━━━━━ Materials provided ━━━━━

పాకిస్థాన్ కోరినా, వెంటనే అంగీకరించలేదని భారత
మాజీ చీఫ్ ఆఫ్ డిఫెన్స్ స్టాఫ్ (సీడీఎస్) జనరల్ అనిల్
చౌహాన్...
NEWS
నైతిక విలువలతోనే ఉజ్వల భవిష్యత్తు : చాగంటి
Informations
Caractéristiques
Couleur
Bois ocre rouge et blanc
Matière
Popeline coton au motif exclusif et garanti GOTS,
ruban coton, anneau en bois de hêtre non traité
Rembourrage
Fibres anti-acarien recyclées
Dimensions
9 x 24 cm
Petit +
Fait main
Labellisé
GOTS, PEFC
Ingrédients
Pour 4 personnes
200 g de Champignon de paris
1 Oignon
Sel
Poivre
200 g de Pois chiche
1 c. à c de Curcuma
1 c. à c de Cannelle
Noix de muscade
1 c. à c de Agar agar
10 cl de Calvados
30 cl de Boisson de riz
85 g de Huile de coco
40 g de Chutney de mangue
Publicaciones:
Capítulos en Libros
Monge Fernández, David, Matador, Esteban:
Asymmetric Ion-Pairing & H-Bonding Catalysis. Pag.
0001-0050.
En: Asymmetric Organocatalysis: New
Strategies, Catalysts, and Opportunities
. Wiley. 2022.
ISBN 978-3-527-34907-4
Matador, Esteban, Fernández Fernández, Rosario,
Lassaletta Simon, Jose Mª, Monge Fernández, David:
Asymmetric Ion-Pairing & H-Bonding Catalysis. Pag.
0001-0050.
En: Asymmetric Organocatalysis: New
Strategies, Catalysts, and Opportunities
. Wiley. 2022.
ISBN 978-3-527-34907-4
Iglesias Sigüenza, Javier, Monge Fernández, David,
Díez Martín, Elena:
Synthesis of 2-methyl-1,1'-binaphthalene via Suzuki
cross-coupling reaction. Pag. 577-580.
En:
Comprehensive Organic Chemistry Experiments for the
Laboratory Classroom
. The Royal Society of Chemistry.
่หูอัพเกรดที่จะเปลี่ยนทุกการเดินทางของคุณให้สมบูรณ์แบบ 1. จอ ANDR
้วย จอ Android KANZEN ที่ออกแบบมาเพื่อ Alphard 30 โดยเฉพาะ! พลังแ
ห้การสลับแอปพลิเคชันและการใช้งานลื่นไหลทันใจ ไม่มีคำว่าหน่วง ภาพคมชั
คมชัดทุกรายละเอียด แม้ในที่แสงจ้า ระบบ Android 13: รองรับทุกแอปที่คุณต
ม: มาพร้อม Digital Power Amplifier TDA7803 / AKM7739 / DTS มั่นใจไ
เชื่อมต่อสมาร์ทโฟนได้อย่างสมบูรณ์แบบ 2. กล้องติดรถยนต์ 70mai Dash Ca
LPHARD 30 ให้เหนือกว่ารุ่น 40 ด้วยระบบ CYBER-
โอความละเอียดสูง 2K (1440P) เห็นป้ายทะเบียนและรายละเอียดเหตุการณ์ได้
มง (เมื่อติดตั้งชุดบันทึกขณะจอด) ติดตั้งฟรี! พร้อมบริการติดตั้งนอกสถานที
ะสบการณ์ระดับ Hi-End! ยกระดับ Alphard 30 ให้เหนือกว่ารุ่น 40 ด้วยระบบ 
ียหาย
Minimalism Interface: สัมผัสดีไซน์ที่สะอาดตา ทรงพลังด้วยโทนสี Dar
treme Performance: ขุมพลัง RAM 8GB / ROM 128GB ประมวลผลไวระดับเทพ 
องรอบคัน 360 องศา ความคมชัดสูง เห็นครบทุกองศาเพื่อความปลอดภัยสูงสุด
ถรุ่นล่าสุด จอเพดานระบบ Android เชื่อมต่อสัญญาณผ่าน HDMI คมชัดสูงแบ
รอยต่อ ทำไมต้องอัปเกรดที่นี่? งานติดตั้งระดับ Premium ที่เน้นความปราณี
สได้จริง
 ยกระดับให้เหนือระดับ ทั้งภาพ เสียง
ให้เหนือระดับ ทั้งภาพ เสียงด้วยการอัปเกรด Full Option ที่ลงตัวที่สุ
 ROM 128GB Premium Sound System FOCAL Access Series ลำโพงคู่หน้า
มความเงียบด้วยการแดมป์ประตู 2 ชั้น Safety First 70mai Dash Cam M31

━━━━━

» **Problem**
Please write out, exactly as they appear above, only the lines in the stretch from the line with "200 g de Champignon de paris" through the line with "ม: มาพร้อม Digital".

» **Answer below**
200 g de Champignon de paris
1 Oignon
Sel
Poivre
200 g de Pois chiche
1 c. à c de Curcuma
1 c. à c de Cannelle
Noix de muscade
1 c. à c de Agar agar
10 cl de Calvados
30 cl de Boisson de riz
85 g de Huile de coco
40 g de Chutney de mangue
Publicaciones:
Capítulos en Libros
Monge Fernández, David, Matador, Esteban:
Asymmetric Ion-Pairing & H-Bonding Catalysis. Pag.
0001-0050.
En: Asymmetric Organocatalysis: New
Strategies, Catalysts, and Opportunities
. Wiley. 2022.
ISBN 978-3-527-34907-4
Matador, Esteban, Fernández Fernández, Rosario,
Lassaletta Simon, Jose Mª, Monge Fernández, David:
Asymmetric Ion-Pairing & H-Bonding Catalysis. Pag.
0001-0050.
En: Asymmetric Organocatalysis: New
Strategies, Catalysts, and Opportunities
. Wiley. 2022.
ISBN 978-3-527-34907-4
Iglesias Sigüenza, Javier, Monge Fernández, David,
Díez Martín, Elena:
Synthesis of 2-methyl-1,1'-binaphthalene via Suzuki
cross-coupling reaction. Pag. 577-580.
En:
Comprehensive Organic Chemistry Experiments for the
Laboratory Classroom
. The Royal Society of Chemistry.
่หูอัพเกรดที่จะเปลี่ยนทุกการเดินทางของคุณให้สมบูรณ์แบบ 1. จอ ANDR
้วย จอ Android KANZEN ที่ออกแบบมาเพื่อ Alphard 30 โดยเฉพาะ! พลังแ
ห้การสลับแอปพลิเคชันและการใช้งานลื่นไหลทันใจ ไม่มีคำว่าหน่วง ภาพคมชั
คมชัดทุกรายละเอียด แม้ในที่แสงจ้า ระบบ Android 13: รองรับทุกแอปที่คุณต
ม: มาพร้อม Digital Power Amplifier TDA7803 / AKM7739 / DTS มั่นใจไ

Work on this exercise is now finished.